Бородач снял рюкзак и швырнул под ноги ребятам три пачки армейского сухпая, да с таким выражением лошадиной морды, будто перед ним в дерьме барахтались свиньи, сожравшие на завтрак его родную дочь.
– Отдыхайте.
Дверь захлопнулась, заскрежетал замок. С огромным трудом Герман дополз до спальника и закрыл слезящиеся глаза. И хоть ширка не давила на мозги, мысли и без нее путались и бились о череп в тщетной попытке выстроиться в сколь-нибудь ровный ряд.
– Сходили, блин, за хабаром, – простонал Хлыст. – Теперь сами – хабар.
– Не нуди… Булка, что думаешь?
– Думаю, нас порежут на органы. Небось бугор захворал, вот и приспичило потроха искать. Своих резать западло, а нас… кто нас считает, вообще? Тремя больше, тремя меньше. Для местных мы – не люди.
– Да кончай ныть. В любом море есть островок, в любом лесу – опушка.
Увалень фыркнул.
– Оптимист ты, Гера. Хотя тебя первым почикают как самого здорового.
– Да шершавым им по губам, а не моя требуха. Отвечаю – прорвемся.
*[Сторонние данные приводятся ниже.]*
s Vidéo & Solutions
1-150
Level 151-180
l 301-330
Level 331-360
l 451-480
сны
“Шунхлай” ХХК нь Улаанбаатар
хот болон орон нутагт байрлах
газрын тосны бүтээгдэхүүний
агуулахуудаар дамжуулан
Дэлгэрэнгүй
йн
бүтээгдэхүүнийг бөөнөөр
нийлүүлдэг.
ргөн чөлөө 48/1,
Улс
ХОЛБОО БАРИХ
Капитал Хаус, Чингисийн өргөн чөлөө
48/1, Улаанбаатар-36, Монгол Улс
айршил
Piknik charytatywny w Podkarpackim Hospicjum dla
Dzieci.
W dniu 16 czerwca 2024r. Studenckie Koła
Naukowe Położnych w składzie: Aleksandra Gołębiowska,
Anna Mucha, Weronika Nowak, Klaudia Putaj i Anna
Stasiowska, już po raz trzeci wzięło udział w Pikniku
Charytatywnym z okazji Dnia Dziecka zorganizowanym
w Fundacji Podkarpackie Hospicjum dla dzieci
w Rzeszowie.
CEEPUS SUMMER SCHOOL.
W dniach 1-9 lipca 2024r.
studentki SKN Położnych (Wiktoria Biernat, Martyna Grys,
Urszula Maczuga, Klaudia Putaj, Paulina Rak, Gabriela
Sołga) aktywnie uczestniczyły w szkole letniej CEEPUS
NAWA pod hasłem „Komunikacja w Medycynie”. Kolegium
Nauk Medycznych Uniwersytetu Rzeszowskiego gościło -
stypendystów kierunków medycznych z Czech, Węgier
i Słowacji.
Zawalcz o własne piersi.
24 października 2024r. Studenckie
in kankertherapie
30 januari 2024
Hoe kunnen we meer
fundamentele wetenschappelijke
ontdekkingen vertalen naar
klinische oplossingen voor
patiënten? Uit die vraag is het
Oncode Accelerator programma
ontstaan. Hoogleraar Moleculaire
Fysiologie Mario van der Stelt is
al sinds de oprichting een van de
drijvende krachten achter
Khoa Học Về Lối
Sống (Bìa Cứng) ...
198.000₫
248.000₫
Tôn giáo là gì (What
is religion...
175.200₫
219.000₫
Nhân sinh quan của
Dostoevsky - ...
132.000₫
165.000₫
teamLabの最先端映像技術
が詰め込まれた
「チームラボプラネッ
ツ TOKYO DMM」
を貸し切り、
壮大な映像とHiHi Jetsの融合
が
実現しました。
– Знал бы – дома бы остался, – вздохнул лохмач. – Герой, блин, сраный. Брат за брата, своих не кидают… – Он всхлипнул и стиснул зубы.
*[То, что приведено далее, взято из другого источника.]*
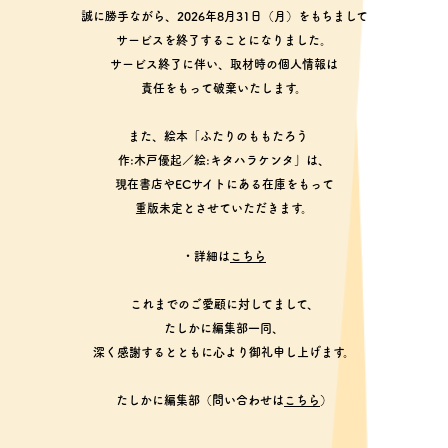
誠に勝手ながら、2026年8月31日（月）をもちまして
サービスを終了することになりました。
サービス終了に伴い、取材時の個人情報は
責任をもって破棄いたします。
また、絵本「ふたりのももたろう
作:木戸優起／絵:キタハラケンタ」は、
現在書店やECサイトにある在庫をもって
重版未定とさせていただきます。
・詳細は
こちら
これまでのご愛顧に対してまして、
たしかに編集部一同、
深く感謝するとともに心より御礼申し上げます。
たしかに編集部（問い合わせは
こちら
）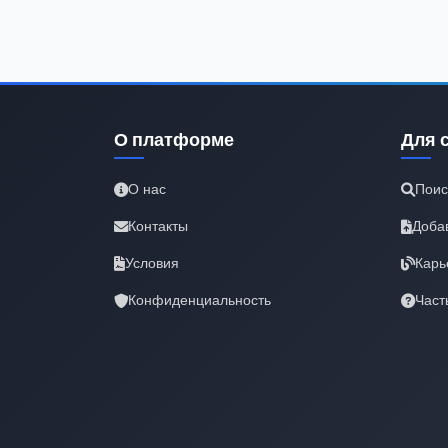
О платформе
Для 
О нас
Поис
Контакты
Доба
Условия
Карь
Конфиденциальность
Част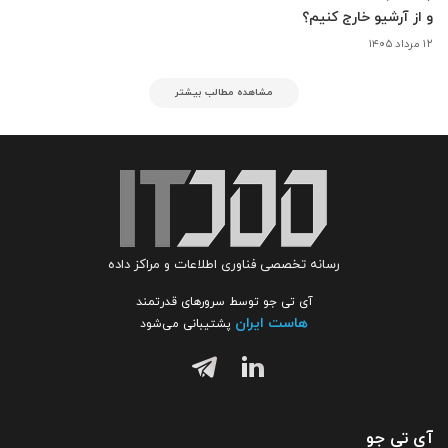
و از آرشیو خارج کنیم؟
۱۲ مرداد ۱۴۰۵
مشاهده مطالب بیشتر
رسانه تخصصی فناوری اطلاعات و مراکز داده
آی تی جو توسط سرورهای قدرتمند
هاست ایران
پشتیبانی می‌شود
آی تی جو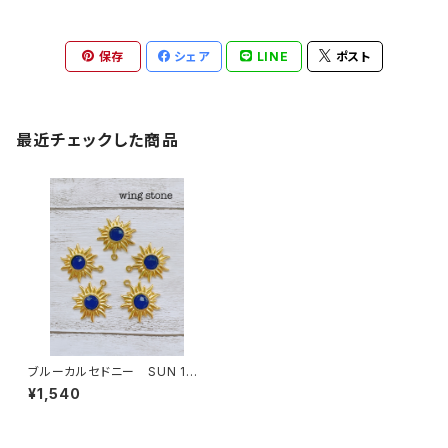
保存
シェア
LINE
ポスト
最近チェックした商品
ブルーカルセドニー SUN 1カ
ン
¥1,540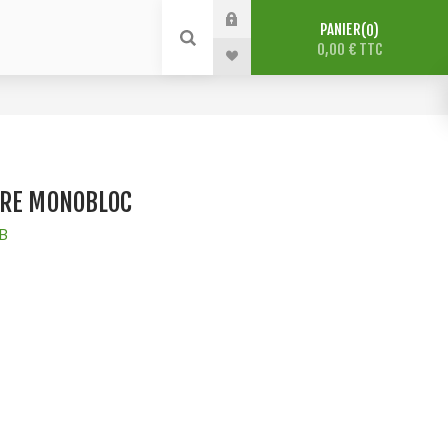
PANIER
0
0,00 € TTC
IRE MONOBLOC
B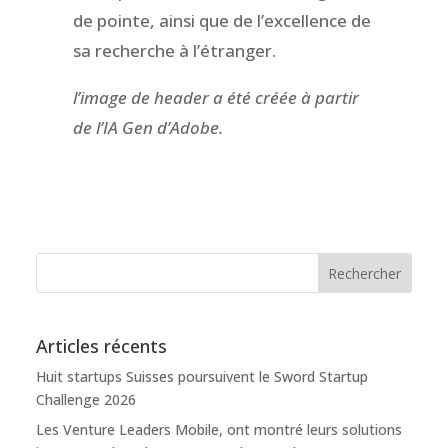
de pointe, ainsi que de l’excellence de
sa recherche à l’étranger.
l’image de header a été créée à partir
de l’IA Gen d’Adobe.
Articles récents
Huit startups Suisses poursuivent le Sword Startup
Challenge 2026
Les Venture Leaders Mobile, ont montré leurs solutions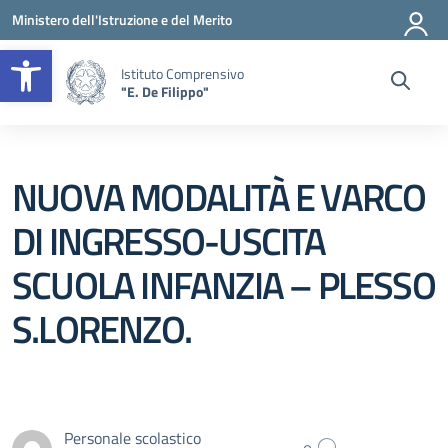
Vai ai contenuti
Vai al menu di navigazione
Vai al footer
Ministero dell'Istruzione e del Merito
Apri la barra degli strumenti
Istituto Comprensivo
"E. De Filippo"
NUOVA MODALITÀ E VARCO
DI INGRESSO-USCITA
SCUOLA INFANZIA – PLESSO
S.LORENZO.
Personale scolastico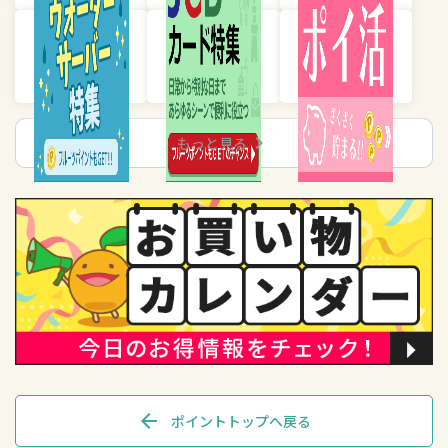
chevron_right
もっと見る
arrow_back
ポイントトップへ戻る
– Ромка… – процедил вожак. – Я лишнего базарил когда? На вопрос ответь.
– Нет.
– Я за метлой следил?
– Следил.
– Пацанов подставлял?
– Нет.
– Вот и сейчас заднюю не дам, поняли? Я вас втянул – я и вытяну. И хватит ныть, соплями горе не разрулишь. Вот скажи, Тох, как самый умный – нас прямо сейчас чикать станут?
– Не. – Соратник мотнул головой. – Сперва проверят, не заразные ли, кровь возьмут и все такое. А то у Хлыста сто пудов печень от сивухи в труху и легкие, как дно у печки – кто ж такие бугру пересадит?
– Да пошел ты… – огрызнулись из угла.
– Ну, вот. Значит, время еще есть, – подбодрил Грид. – А теперь взяли хавку – и жрите от пуза. Я-то не айболит, но чует сердце, здесь та же тема, что и с бухлом – чем больше закусываешь, тем меньше штырит. Не хотите ползать, как улитки – набивайте брюхо.
Разорвав зубами упаковку, он высыпал на колени плитку шоколада, пакетик арахиса и три пачки галет – твердых, как фанера, и на вкус – картон картоном, но после пережитого и старая сухомятка показалась царской трапезой.
Но самое главное – с полным желудком вколотая дрянь переносилась не в пример легче, и тело перестало напоминать набитое соломой чучело. Парень добрался до двери и прильнул ухом к холодному дереву – в коридоре гулким эхом разносились шаги, то нарастая, то стихая до чуть слышного шарканья.
Больше ничего интересного подслушать не удалось, зато из-за стены напротив донеслись женские голоса, жаль, не разобрать было ни слова – кладка слишком толстая, разговор слишком тихий. Наверное, Ксюха успокаивала сестру, убеждала, что Герман обязательно их вытащит, и скоро все вместе вернутся домой. Или же проклинала друга за то, что втянул в передрягу и ради собственной выгоды обрек их на лютую смерть.